Heigh Ho - Snow White and the Seven Dwarfs
Snow White and the Seven Dwarfs
They called it “Disney’s Folly,” a project that was supposed to leave Walt Disney broke and embarrassed for ever having thought he could produce a successful feature-length animated film. Instead it became one of the most influential and culturally significant films of the 20th century, helped launch one of the largest media empires in history, and changed the way moviegoers viewed both animation and fairy tales. The film’s influence alone is enough to include it among the greatest fantasy works in the history of cinema, but it’s more than just a cultural touchstone. It’s far from Disney’s most popular film today, but even more than 80 years after its release it remains a stunning work of art.
The Lord of the Rings: The Fellowship of the Ring (2/8) Movie CLIP - The Black Rider (2001) HD
The Lord of the Rings: The Fellowship of the Ring
There are fans who will argue that Peter Jackson’s The Lord of the Rings trilogy should be considered as a single work, just as J.R.R. Tolkien intended his original story to be one very long novel. There are also those who will argue that The Return of the King is the bigger cinematic achievement, as it depicts both the biggest battle sequences of the series and its numerous emotional endings with a deftness that earned it 11 Academy Awards. As a work of fantasy storytelling, though, Fellowship is the biggest achievement in the series.

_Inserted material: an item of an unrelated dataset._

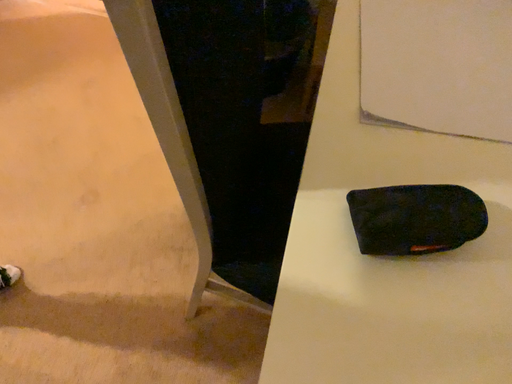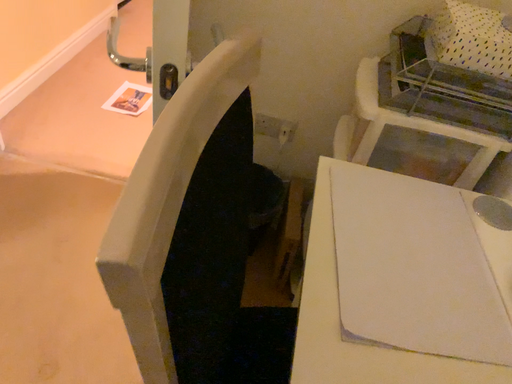 Question: Which way did the camera rotate in the video?

Choices:
 (A) rotated downward
 (B) rotated upward

Answer: (B)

Jackson and company had to construct and introduce us to this world and its complex, massive mythology. So much has to be explained for viewers to understand the stakes of The Lord of the Rings. Fellowship does much of that heavy lifting, while also remaining an engaging, thrilling piece of cinema.
Dorothy entering Technicolor
The Wizard of Oz
There is no image in cinema quite like the moment when Dorothy Gale opens the door to her sepia-toned Kansas farmhouse and steps out into the Technicolor wonderland of Oz. It is an unforgettable, chill-inducing, timeless image that remains one of the most important moments in the history of genre cinema. Few films can ever hope to stir wonder in the eyes of children more than seven decades after their release. Few films can ever hope to produce one unforgettable moment, let alone dozens: The Yellow Brick Road stretching out into the far distance as Dorothy skips along, the grumpy trees throwing their own apples, the Wicked Witch of the West riding her broom, the Tin Man sliding from side to side mid-song, and Emerald City gleaming majestically. The Wizard of Oz is a towering achievement of imagination and one of the most influential movies in the history of the medium.